Len Mullenger's MusicWeb International has been around since the 1990s. The classical CD review pages became fully active in 1998. Discs predating that launch have passed us by so it is good to catch up with them through an increasingly active reissue market. This is one such.
 
I knew of Pizzetti because of his operatic setting of Eliot's play Murder in the Cathedral - not that I have heard a note of it. Hyperion have opened a window onto his neglected orchestral music. It's lush and grand late-romantic stuff.
 
The Rondo Veneziano is a bold and fantastic symphonic poem with rapturous orchestral writing contrasted with the surreal tinkling harpsichord and the solo violin. The brass writing is imperious - striking a convincing yet hybrid accommodation between Bax and Respighi. At the close this Venetian impression sinks into the warm silence of the Mediterranean night.
 
Preludio a un altro giorno is the latest work here. It dates from 22 years after the Rondo. A stern work, it is in a fully resolved romantic style with some determinedly recurrent hammering brass climaxes.

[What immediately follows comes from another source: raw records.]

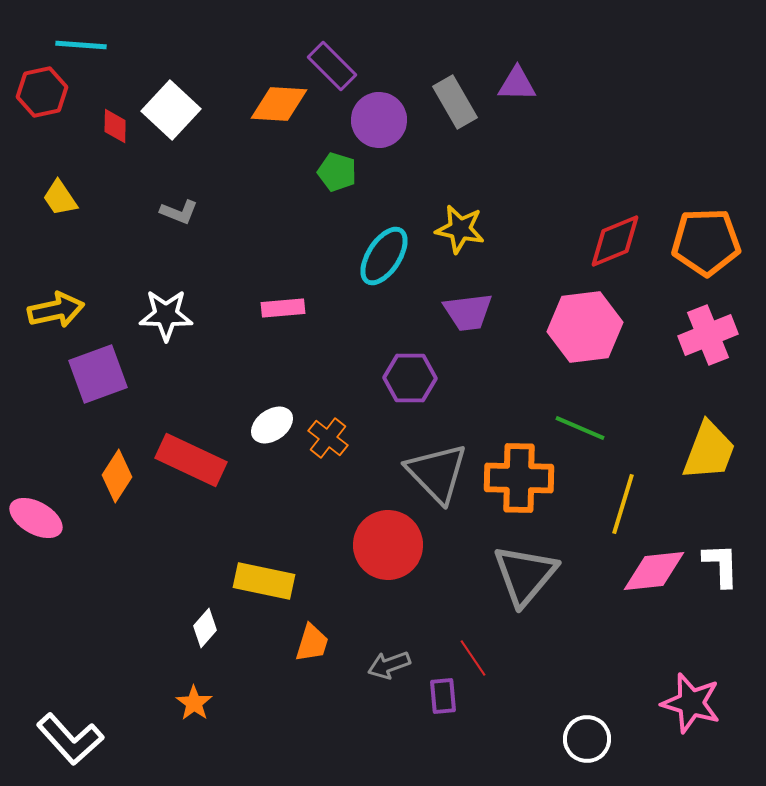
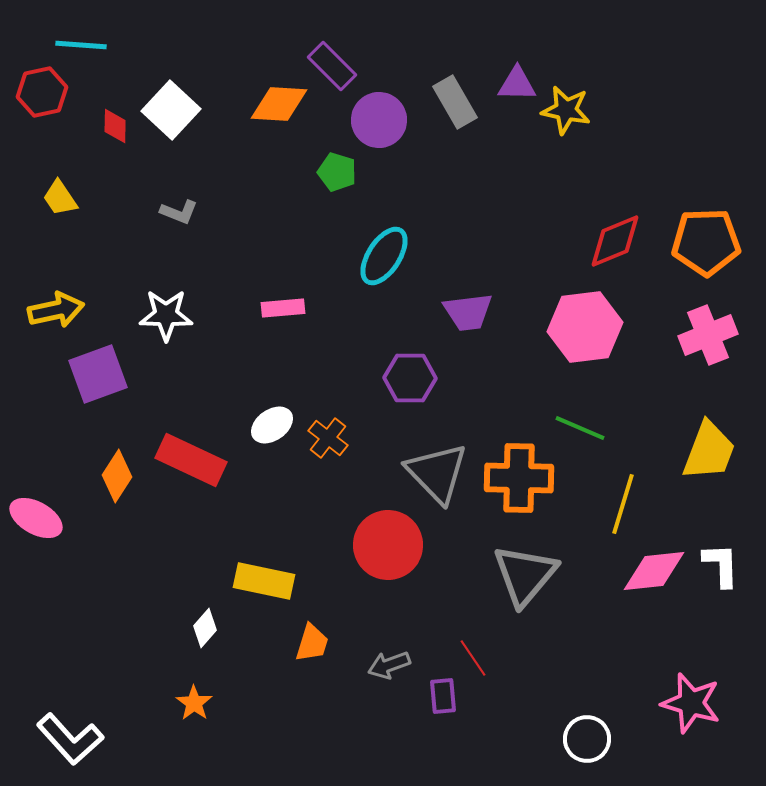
yellow star at (460, 229): moved 106 px right, 119 px up
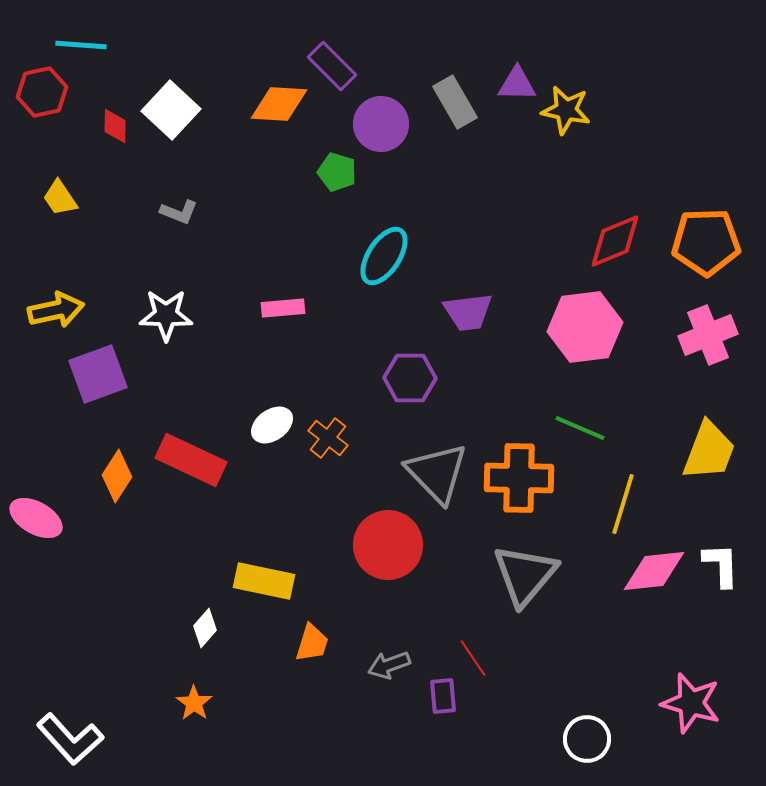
purple circle at (379, 120): moved 2 px right, 4 px down
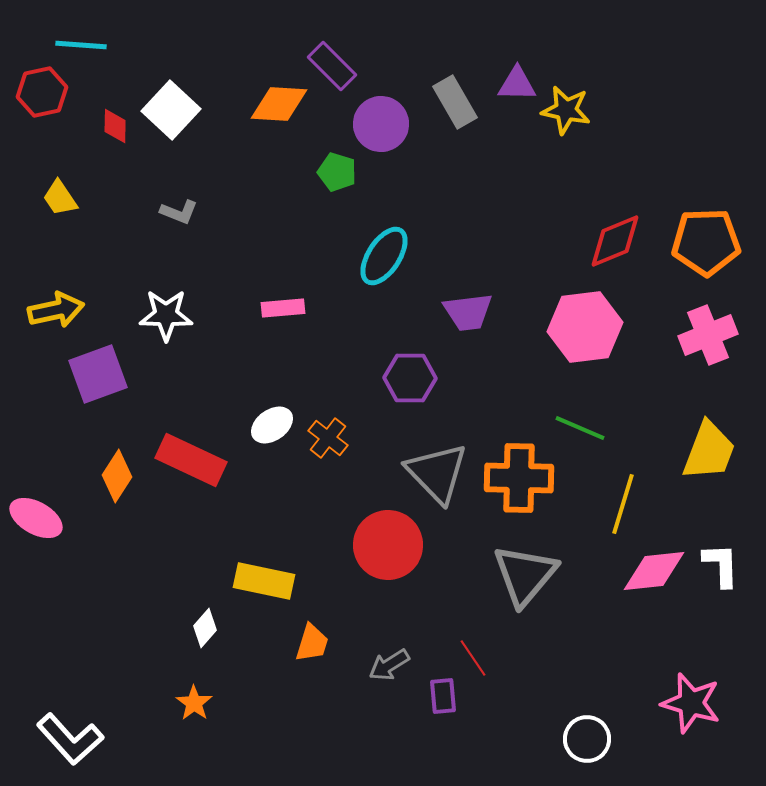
gray arrow at (389, 665): rotated 12 degrees counterclockwise
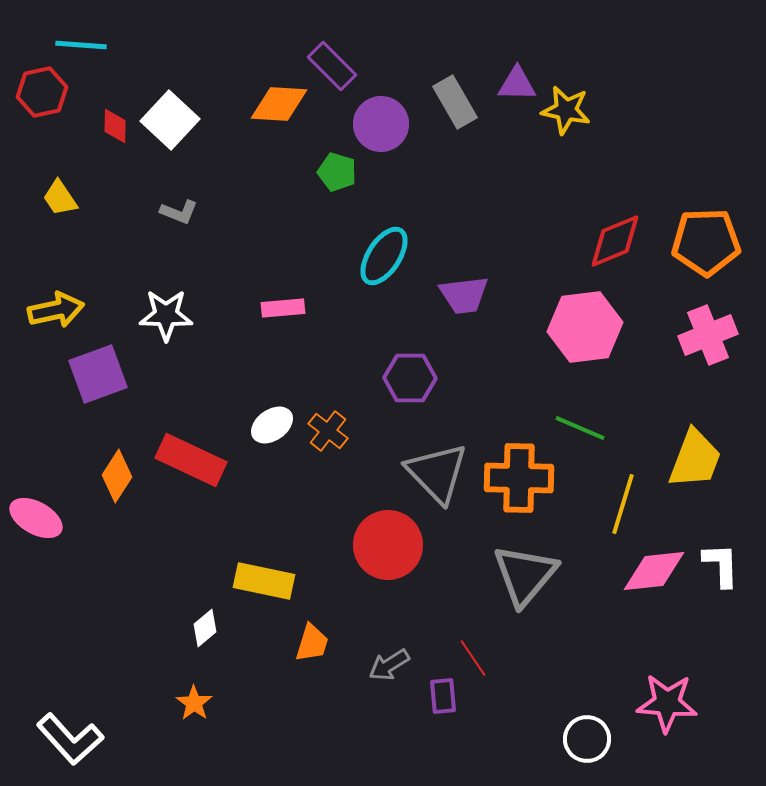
white square at (171, 110): moved 1 px left, 10 px down
purple trapezoid at (468, 312): moved 4 px left, 17 px up
orange cross at (328, 438): moved 7 px up
yellow trapezoid at (709, 451): moved 14 px left, 8 px down
white diamond at (205, 628): rotated 9 degrees clockwise
pink star at (691, 703): moved 24 px left; rotated 12 degrees counterclockwise
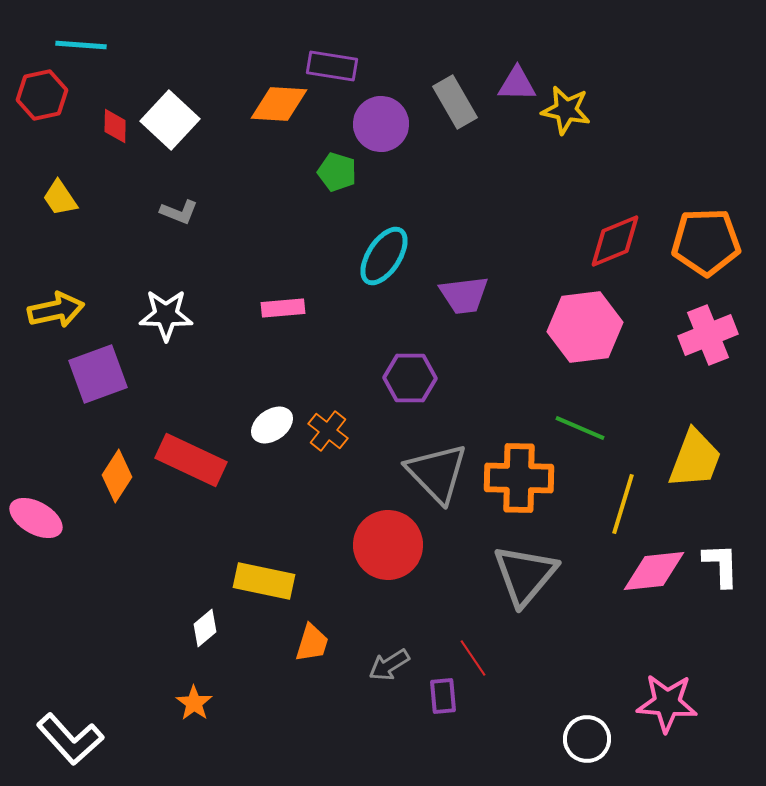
purple rectangle at (332, 66): rotated 36 degrees counterclockwise
red hexagon at (42, 92): moved 3 px down
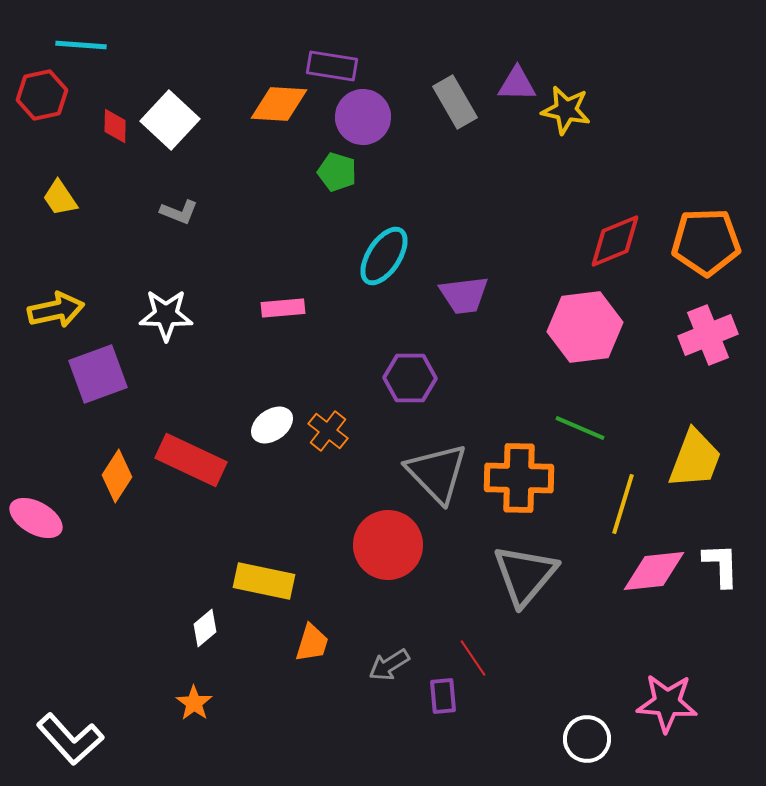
purple circle at (381, 124): moved 18 px left, 7 px up
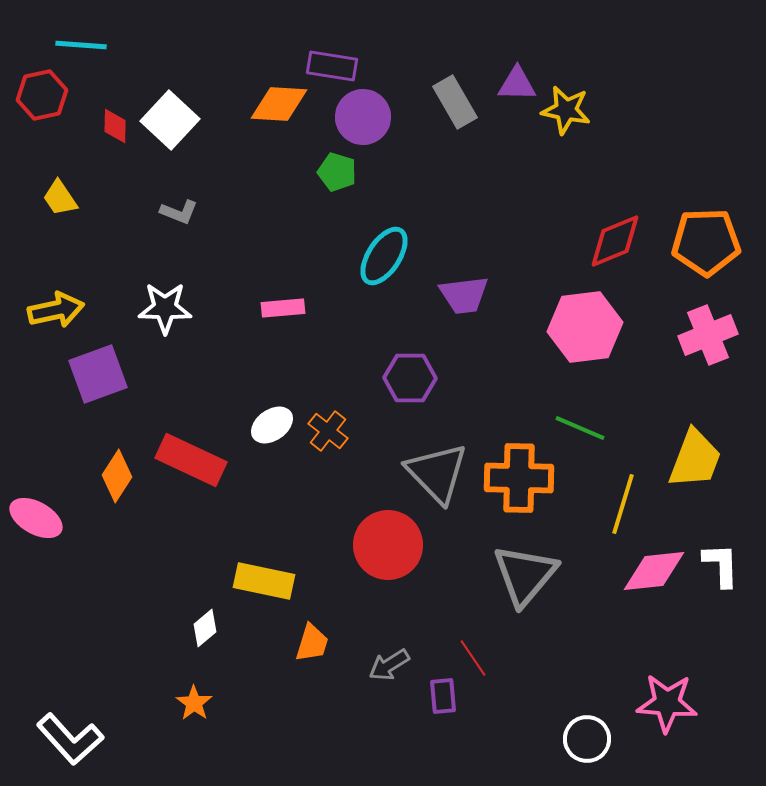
white star at (166, 315): moved 1 px left, 7 px up
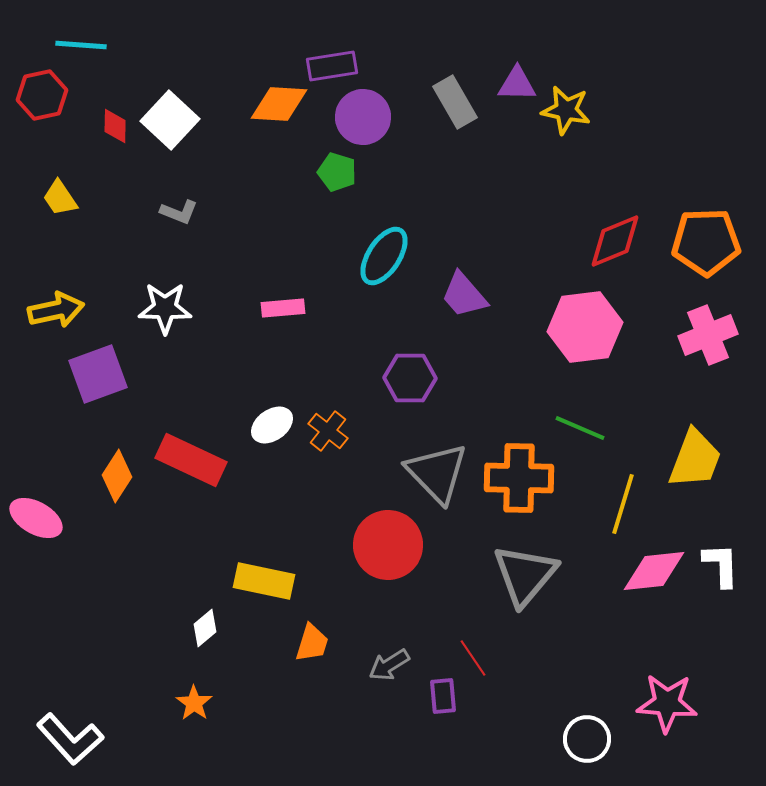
purple rectangle at (332, 66): rotated 18 degrees counterclockwise
purple trapezoid at (464, 295): rotated 56 degrees clockwise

This is the sort of plenteously stocked orchestral writing that we know from Respighi's Vetrate di Chiesa. The piece ends in gaunt tragedy of the sort felt in the gruff pages of Finlandia.
 
The three symphonic preludes from L'Edipo Re di Sofocle range from sombre brooding atmospheric to tragedy marbled with melancholy and reflective-epic. You might perhaps see these as akin to the Music for a Scene from Shelley or the Essays by Samuel Barber.
 
The concert suite Pisanella is in five movements drawn from the incidental music Pizzetti wrote in 1913 for a production of Gabriele d'Annunzio's La Pisanella. The suite was premiered at the Augusteo in Rome in 1917. The whole thing plays for just short of 23 minutes. After a delicate Ravelian Sire Huguet which nonetheless rises to a dazzling Daphnis-style ripely fanfared climax we get a Le quai movement that has a Rimskian brightness with more fruitily blurted exuberance. Au chateau de la reine sans merci falls into two sections - one darker and murmuring to reflect the merciless queen. The second catches the glow of the play's rose garden. It's quite Baxian in that composer’s early and densely verdant style familiar from Nympholept and Spring Fire. La danse de pauvreté et de parfait amour moves from a dewy melancholy touched in by solo string instruments and gradually transforms into something grandly affirmative. There’s tons of weight behind the great leaping string writing. La danse de l'amour et de la mort parfumée includes a half glum and half carefree series of solos. These are at first by clarinet and finally other parts of the orchestra are swept up into the excitement.
 
The more I listen to this music the more I hear it as an extension of works such as Rimsky's Antar, Biarent’s Chants de l’Orient and Schmitt's Antoine et Cléopatre. It has a certain lush Hollywood feel to it and is not for ascetic souls.
 
You can hear an alternative version of La Pisanella and also the Concerto del Estate on Decca Eloquence.
 
This music could hardly have more committed and adept advocacy than it receives from Vänskä and the BBC Scottish. Wonderful to have this now at Helios price. The disc could hardly have been packed out more generously.